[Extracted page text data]
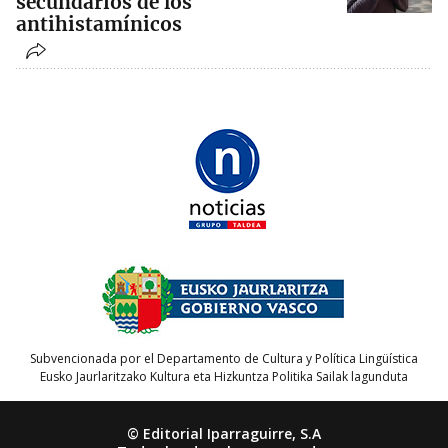
secundarios de los
antihistamínicos
Subvencionada por el Departamento de Cultura y Política Lingüística
Eusko Jaurlaritzako Kultura eta Hizkuntza Politika Sailak lagunduta
© Editorial Iparraguirre, S.A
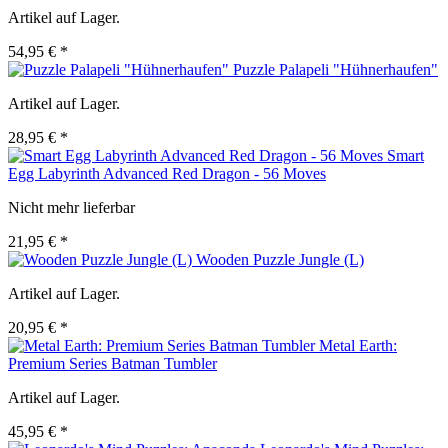
Artikel auf Lager.
54,95 € *
Puzzle Palapeli "Hühnerhaufen"
Artikel auf Lager.
28,95 € *
Smart
Egg Labyrinth Advanced Red Dragon - 56 Moves
Nicht mehr lieferbar
21,95 € *
Wooden Puzzle Jungle (L)
Artikel auf Lager.
20,95 € *
Metal Earth:
Premium Series Batman Tumbler
Artikel auf Lager.
45,95 € *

• [Work instruction] Your answer is an exact copy of the records above, stripped of pictures.

• [Answer below]
secundarios de los
antihistamínicos
Subvencionada por el Departamento de Cultura y Política Lingüística
Eusko Jaurlaritzako Kultura eta Hizkuntza Politika Sailak lagunduta
© Editorial Iparraguirre, S.A
Artikel auf Lager.
54,95 € *
Puzzle Palapeli "Hühnerhaufen"
Artikel auf Lager.
28,95 € *
Smart
Egg Labyrinth Advanced Red Dragon - 56 Moves
Nicht mehr lieferbar
21,95 € *
Wooden Puzzle Jungle (L)
Artikel auf Lager.
20,95 € *
Metal Earth:
Premium Series Batman Tumbler
Artikel auf Lager.
45,95 € *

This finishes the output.